··· RECORDS FOR THE EXERCISE

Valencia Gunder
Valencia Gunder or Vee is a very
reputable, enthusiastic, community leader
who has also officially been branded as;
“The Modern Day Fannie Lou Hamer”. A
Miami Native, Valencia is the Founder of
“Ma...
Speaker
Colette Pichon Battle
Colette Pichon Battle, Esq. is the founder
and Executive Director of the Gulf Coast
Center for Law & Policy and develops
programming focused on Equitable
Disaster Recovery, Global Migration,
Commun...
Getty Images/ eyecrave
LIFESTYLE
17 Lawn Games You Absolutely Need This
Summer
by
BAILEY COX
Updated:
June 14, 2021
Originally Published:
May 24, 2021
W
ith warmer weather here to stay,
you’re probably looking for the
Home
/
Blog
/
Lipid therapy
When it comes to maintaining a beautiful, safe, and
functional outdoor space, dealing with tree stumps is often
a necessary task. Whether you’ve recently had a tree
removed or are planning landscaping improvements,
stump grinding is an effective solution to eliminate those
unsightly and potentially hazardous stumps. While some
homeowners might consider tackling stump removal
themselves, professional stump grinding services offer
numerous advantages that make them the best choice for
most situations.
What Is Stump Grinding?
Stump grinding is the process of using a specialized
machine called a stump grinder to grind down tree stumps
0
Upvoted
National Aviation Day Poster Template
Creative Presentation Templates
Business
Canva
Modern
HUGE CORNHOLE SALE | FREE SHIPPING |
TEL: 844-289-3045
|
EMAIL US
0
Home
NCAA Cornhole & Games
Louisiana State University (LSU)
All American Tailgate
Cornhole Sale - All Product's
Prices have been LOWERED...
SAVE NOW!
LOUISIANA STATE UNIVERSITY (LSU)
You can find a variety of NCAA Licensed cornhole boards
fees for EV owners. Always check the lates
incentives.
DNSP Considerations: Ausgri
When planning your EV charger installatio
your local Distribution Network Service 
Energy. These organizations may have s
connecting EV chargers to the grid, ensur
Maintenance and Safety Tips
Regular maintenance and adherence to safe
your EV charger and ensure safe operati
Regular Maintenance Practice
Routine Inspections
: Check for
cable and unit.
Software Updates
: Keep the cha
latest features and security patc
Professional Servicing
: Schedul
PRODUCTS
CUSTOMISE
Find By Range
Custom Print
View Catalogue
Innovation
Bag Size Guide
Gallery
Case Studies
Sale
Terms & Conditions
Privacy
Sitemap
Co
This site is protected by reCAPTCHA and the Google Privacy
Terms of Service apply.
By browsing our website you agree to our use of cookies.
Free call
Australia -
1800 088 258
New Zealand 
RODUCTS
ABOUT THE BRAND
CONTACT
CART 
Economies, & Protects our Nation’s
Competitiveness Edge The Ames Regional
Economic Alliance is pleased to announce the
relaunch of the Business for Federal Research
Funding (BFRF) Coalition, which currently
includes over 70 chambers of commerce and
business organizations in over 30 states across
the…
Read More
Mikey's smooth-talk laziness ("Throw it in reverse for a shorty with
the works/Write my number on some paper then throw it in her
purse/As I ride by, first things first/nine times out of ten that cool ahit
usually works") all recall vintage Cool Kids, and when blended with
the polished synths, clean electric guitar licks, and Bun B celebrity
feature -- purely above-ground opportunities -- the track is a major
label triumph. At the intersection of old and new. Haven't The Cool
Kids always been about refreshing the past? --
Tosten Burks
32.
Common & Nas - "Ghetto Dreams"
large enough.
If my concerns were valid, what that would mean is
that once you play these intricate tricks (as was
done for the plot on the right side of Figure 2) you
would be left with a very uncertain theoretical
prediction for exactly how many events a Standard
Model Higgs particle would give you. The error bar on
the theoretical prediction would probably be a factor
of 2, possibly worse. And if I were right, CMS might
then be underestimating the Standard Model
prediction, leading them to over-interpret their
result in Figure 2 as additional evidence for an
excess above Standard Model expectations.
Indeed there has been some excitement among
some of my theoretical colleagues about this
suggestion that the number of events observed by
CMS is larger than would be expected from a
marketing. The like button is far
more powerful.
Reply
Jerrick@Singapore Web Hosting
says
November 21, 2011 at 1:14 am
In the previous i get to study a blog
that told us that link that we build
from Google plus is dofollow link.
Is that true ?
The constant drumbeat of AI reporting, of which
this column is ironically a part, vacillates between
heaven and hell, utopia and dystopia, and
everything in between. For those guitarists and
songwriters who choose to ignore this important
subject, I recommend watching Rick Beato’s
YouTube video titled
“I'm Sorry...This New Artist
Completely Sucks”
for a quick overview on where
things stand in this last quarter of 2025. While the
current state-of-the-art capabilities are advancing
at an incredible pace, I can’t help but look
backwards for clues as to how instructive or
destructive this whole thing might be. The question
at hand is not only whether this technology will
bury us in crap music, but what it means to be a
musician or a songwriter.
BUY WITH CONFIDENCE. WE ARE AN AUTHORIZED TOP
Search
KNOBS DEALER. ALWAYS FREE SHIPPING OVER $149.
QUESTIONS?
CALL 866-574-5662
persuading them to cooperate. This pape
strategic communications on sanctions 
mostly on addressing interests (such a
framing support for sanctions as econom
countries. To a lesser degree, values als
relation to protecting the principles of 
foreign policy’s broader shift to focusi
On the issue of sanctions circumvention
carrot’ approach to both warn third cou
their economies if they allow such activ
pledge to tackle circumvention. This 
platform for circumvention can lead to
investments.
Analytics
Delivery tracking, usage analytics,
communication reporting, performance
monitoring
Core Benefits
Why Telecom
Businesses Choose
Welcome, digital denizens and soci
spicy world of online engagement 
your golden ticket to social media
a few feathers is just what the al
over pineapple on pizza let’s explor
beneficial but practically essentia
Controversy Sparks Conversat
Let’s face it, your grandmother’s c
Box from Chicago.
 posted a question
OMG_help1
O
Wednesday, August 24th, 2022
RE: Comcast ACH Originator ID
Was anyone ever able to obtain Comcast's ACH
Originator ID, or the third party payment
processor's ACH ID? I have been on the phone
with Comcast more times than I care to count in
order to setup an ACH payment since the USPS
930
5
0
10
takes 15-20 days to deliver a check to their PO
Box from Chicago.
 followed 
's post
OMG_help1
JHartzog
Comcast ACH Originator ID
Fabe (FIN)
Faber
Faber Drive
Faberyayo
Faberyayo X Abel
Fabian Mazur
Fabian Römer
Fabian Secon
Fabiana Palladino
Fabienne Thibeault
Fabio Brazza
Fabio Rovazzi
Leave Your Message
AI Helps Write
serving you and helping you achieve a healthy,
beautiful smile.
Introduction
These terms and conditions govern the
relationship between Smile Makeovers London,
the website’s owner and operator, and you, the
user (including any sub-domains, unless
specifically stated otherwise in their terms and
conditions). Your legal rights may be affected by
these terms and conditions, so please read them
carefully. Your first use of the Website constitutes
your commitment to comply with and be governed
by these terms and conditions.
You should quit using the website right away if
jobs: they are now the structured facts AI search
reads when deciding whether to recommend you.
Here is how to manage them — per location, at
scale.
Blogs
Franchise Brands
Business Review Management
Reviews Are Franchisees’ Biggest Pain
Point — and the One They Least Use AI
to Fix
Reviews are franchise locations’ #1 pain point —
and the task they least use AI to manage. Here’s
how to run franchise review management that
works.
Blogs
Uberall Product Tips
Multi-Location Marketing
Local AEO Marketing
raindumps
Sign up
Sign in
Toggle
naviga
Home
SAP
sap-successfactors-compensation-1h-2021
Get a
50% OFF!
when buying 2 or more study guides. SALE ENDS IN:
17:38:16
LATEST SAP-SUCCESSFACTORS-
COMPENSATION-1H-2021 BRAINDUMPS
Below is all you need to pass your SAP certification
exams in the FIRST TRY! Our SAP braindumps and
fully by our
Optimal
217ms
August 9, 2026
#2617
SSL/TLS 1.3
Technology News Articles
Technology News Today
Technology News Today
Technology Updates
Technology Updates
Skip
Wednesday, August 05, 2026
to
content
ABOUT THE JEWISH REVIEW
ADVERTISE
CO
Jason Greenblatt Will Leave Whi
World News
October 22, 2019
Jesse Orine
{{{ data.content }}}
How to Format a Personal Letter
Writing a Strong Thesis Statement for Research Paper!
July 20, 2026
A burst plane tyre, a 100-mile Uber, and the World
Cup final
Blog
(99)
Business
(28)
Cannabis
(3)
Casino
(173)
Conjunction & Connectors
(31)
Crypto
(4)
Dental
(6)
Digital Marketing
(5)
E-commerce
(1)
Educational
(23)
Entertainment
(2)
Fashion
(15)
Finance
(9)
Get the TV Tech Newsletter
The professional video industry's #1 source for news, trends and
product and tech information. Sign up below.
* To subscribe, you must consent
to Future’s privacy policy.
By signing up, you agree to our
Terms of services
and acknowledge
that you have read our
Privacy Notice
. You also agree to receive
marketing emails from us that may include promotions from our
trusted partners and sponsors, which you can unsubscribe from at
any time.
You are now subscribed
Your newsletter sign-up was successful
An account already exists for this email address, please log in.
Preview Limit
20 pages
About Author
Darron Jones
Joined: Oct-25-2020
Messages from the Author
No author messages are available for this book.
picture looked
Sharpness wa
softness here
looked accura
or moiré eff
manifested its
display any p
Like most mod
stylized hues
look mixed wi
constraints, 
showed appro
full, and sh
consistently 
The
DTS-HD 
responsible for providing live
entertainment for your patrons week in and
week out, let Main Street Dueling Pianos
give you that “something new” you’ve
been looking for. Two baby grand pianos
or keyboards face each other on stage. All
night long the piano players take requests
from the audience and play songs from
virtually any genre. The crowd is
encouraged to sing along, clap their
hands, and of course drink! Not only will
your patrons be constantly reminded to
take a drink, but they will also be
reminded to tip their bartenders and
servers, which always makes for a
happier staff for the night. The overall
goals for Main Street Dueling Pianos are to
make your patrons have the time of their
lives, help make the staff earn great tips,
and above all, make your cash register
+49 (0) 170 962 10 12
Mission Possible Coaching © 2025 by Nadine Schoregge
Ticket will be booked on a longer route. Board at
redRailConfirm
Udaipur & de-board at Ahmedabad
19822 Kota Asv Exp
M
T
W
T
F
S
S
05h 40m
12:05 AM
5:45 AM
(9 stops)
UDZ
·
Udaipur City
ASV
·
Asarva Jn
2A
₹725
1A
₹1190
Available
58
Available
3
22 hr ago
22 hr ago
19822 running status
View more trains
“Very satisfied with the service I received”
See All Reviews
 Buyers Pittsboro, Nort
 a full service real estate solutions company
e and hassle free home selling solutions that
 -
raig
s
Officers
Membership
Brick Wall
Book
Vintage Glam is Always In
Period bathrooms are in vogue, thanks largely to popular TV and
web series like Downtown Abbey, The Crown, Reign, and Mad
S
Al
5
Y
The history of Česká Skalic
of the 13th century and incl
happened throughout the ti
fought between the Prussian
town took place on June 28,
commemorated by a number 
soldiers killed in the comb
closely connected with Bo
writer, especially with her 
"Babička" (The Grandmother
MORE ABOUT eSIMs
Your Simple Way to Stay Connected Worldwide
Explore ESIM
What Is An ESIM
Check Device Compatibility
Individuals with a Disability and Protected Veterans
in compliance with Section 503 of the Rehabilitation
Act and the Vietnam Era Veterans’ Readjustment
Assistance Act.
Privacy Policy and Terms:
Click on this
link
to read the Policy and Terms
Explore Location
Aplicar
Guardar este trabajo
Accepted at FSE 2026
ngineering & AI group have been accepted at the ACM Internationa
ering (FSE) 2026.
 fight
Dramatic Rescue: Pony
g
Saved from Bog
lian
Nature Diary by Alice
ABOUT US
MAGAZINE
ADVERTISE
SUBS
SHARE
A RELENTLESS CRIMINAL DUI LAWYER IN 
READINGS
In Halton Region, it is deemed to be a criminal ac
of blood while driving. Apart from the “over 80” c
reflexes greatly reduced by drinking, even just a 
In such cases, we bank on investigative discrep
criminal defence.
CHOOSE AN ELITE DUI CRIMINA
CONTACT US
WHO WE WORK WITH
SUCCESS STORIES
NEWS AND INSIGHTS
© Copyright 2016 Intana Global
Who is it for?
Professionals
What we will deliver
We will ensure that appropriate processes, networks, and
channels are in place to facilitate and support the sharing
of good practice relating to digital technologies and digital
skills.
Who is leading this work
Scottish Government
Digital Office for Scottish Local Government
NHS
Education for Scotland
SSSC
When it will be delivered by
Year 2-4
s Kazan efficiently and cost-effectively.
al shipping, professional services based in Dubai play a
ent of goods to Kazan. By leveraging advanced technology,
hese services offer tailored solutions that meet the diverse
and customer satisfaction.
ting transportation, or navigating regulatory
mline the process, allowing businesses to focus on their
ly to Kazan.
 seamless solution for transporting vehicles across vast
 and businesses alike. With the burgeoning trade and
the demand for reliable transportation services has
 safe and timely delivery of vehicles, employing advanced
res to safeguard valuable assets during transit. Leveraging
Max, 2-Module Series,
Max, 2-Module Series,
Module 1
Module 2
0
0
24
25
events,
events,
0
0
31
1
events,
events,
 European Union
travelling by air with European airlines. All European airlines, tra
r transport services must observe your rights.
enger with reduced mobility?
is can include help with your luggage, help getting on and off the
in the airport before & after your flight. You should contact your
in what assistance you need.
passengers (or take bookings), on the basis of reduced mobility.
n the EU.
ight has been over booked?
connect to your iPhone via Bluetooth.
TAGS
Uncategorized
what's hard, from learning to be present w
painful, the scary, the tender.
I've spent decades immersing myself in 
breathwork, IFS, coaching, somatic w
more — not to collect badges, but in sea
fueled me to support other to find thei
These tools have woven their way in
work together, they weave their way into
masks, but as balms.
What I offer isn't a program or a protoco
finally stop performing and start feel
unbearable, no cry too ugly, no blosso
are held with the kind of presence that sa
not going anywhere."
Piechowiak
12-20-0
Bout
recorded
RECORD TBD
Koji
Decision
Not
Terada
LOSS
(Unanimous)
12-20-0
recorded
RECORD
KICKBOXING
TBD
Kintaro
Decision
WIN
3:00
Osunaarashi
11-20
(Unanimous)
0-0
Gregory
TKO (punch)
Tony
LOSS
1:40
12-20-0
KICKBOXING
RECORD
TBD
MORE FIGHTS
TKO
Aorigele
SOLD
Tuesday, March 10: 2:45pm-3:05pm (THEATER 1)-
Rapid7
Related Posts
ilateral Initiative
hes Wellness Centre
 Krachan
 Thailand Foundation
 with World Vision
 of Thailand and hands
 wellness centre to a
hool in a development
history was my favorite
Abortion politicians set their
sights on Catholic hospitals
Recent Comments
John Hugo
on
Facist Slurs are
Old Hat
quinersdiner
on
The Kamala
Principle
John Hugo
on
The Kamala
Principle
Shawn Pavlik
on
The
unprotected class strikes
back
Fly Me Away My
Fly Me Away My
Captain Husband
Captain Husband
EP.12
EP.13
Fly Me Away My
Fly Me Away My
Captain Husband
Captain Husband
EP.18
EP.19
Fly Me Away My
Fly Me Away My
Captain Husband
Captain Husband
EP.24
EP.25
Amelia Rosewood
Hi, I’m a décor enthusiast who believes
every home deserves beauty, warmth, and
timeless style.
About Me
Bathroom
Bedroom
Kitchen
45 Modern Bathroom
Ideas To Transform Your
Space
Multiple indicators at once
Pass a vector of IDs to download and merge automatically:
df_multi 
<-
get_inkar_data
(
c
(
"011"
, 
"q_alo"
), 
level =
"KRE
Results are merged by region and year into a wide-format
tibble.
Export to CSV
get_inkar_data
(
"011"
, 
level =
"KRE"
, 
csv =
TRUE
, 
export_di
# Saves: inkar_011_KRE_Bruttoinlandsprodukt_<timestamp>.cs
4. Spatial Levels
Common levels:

······

◆ EXERCISE AIM: Your answer should consist solely of the lines above from the line with "17 Lawn Games You Absolutely Need This" to the line with "functional outdoor space, dealing", both included, reproduced exactly.

◆ ANSWER FOR THIS EXERCISE:
17 Lawn Games You Absolutely Need This
Summer
by
BAILEY COX
Updated:
June 14, 2021
Originally Published:
May 24, 2021
W
ith warmer weather here to stay,
you’re probably looking for the
Home
/
Blog
/
Lipid therapy
When it comes to maintaining a beautiful, safe, and
functional outdoor space, dealing with tree stumps is often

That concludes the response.